**Your assignment**
When you reach the entries below, transcribe each one exactly as it stands.

**Supplied entries**

+---+

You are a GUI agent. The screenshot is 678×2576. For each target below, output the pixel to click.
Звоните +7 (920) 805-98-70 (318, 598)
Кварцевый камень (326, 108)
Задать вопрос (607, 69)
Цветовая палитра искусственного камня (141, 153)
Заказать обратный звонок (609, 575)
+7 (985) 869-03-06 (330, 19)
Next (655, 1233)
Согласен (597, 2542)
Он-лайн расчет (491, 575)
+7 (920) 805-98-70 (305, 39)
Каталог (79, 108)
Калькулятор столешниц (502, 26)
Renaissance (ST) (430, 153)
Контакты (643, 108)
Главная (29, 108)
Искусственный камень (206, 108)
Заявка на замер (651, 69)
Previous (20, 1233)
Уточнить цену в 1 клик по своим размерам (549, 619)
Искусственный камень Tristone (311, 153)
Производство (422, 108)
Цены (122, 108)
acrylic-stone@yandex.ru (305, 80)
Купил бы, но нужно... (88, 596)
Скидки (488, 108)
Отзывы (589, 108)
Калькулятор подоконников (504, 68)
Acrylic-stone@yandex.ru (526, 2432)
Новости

+---+

**Result of this exercise**
You are a GUI agent. The screenshot is 678×2576. For each target below, output the pixel to click.
Звоните +7 (920) 805-98-70 (318, 598)
Кварцевый камень (326, 108)
Задать вопрос (607, 69)
Цветовая палитра искусственного камня (141, 153)
Заказать обратный звонок (609, 575)
+7 (985) 869-03-06 (330, 19)
Next (655, 1233)
Согласен (597, 2542)
Он-лайн расчет (491, 575)
+7 (920) 805-98-70 (305, 39)
Каталог (79, 108)
Калькулятор столешниц (502, 26)
Renaissance (ST) (430, 153)
Контакты (643, 108)
Главная (29, 108)
Искусственный камень (206, 108)
Заявка на замер (651, 69)
Previous (20, 1233)
Уточнить цену в 1 клик по своим размерам (549, 619)
Искусственный камень Tristone (311, 153)
Производство (422, 108)
Цены (122, 108)
acrylic-stone@yandex.ru (305, 80)
Купил бы, но нужно... (88, 596)
Скидки (488, 108)
Отзывы (589, 108)
Калькулятор подоконников (504, 68)
Acrylic-stone@yandex.ru (526, 2432)
Новости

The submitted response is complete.